Records excerpted from a collection:
■ ■ ■ ■

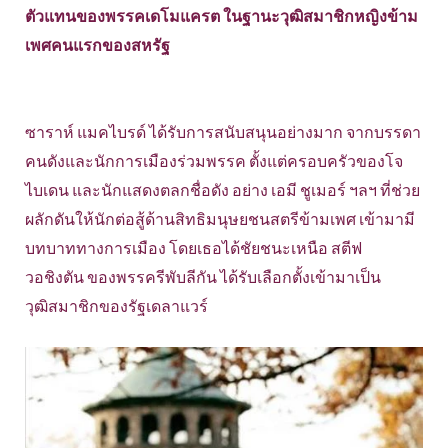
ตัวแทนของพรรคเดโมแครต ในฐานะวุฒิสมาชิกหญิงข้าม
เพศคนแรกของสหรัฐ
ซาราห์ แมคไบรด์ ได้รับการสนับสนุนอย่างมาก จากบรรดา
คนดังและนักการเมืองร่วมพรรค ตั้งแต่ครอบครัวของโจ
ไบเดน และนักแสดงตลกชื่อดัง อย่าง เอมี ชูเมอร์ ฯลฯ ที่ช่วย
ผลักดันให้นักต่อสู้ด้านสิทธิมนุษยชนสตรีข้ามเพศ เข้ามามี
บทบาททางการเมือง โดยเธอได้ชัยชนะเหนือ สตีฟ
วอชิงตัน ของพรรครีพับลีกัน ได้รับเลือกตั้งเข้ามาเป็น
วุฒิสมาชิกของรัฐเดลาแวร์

■ ■ ■ ■

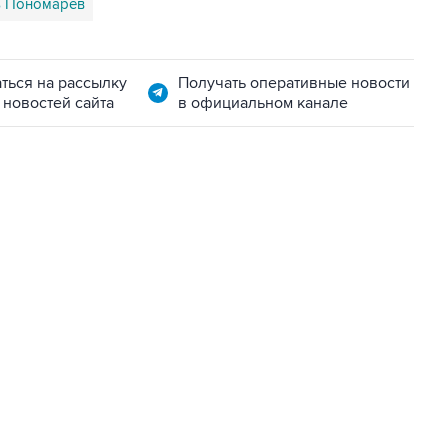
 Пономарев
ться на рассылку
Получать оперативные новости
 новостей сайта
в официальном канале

■ ■ ■ ■

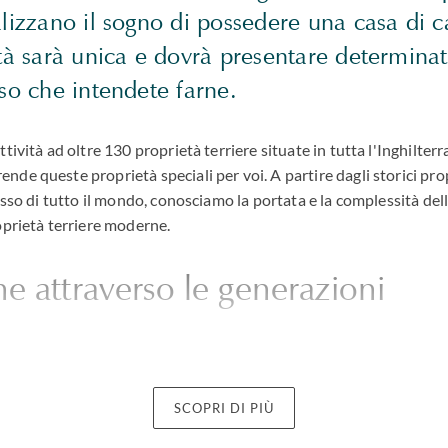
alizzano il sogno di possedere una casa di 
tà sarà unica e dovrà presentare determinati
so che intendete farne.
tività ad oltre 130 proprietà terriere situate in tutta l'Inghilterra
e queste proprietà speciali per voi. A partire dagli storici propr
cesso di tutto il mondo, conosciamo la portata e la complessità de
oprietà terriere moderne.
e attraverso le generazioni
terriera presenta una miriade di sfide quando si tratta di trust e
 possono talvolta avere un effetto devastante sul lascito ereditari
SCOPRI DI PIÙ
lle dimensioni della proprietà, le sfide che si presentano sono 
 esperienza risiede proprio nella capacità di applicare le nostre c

■ ■ ■ ■

ACTIVITY: Total the lines in the records above that contain the string "proprietà". Write only that total.

EXERCISE SOLUTION: 3